▶ _Records for the task_:
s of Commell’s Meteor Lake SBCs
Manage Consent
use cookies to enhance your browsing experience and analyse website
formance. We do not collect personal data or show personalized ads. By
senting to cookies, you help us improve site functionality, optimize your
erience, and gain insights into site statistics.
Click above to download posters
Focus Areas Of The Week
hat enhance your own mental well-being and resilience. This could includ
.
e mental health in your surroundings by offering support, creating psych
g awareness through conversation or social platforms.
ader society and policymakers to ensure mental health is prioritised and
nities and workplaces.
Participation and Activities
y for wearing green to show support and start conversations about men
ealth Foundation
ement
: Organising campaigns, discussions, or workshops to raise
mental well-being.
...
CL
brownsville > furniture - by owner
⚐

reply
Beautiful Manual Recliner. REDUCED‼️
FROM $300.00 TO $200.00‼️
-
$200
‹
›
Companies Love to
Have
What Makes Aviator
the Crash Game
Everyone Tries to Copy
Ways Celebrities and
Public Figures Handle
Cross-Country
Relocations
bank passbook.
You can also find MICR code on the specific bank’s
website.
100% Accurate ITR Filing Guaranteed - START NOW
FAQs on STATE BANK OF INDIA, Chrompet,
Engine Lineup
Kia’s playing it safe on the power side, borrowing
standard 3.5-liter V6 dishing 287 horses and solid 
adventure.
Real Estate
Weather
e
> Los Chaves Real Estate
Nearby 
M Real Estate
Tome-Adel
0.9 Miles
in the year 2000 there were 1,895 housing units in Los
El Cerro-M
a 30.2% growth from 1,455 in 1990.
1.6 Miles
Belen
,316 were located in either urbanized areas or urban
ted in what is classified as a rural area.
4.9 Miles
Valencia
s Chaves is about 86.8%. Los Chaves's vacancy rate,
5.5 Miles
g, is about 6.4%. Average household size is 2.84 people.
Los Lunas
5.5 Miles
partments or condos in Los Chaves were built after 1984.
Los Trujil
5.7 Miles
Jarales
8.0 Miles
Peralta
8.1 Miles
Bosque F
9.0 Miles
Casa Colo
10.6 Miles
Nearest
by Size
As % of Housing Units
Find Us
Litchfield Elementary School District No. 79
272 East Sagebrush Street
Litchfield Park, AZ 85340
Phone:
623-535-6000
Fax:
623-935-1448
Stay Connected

▶ _What is being asked_: Render every record verbatim. Nothing should be left out.

▶ _Task response_:
s of Commell’s Meteor Lake SBCs
Manage Consent
use cookies to enhance your browsing experience and analyse website
formance. We do not collect personal data or show personalized ads. By
senting to cookies, you help us improve site functionality, optimize your
erience, and gain insights into site statistics.
Click above to download posters
Focus Areas Of The Week
hat enhance your own mental well-being and resilience. This could includ
.
e mental health in your surroundings by offering support, creating psych
g awareness through conversation or social platforms.
ader society and policymakers to ensure mental health is prioritised and
nities and workplaces.
Participation and Activities
y for wearing green to show support and start conversations about men
ealth Foundation
ement
: Organising campaigns, discussions, or workshops to raise
mental well-being.
...
CL
brownsville > furniture - by owner
⚐

reply
Beautiful Manual Recliner. REDUCED‼️
FROM $300.00 TO $200.00‼️
-
$200
‹
›
Companies Love to
Have
What Makes Aviator
the Crash Game
Everyone Tries to Copy
Ways Celebrities and
Public Figures Handle
Cross-Country
Relocations
bank passbook.
You can also find MICR code on the specific bank’s
website.
100% Accurate ITR Filing Guaranteed - START NOW
FAQs on STATE BANK OF INDIA, Chrompet,
Engine Lineup
Kia’s playing it safe on the power side, borrowing
standard 3.5-liter V6 dishing 287 horses and solid 
adventure.
Real Estate
Weather
e
> Los Chaves Real Estate
Nearby 
M Real Estate
Tome-Adel
0.9 Miles
in the year 2000 there were 1,895 housing units in Los
El Cerro-M
a 30.2% growth from 1,455 in 1990.
1.6 Miles
Belen
,316 were located in either urbanized areas or urban
ted in what is classified as a rural area.
4.9 Miles
Valencia
s Chaves is about 86.8%. Los Chaves's vacancy rate,
5.5 Miles
g, is about 6.4%. Average household size is 2.84 people.
Los Lunas
5.5 Miles
partments or condos in Los Chaves were built after 1984.
Los Trujil
5.7 Miles
Jarales
8.0 Miles
Peralta
8.1 Miles
Bosque F
9.0 Miles
Casa Colo
10.6 Miles
Nearest
by Size
As % of Housing Units
Find Us
Litchfield Elementary School District No. 79
272 East Sagebrush Street
Litchfield Park, AZ 85340
Phone:
623-535-6000
Fax:
623-935-1448
Stay Connected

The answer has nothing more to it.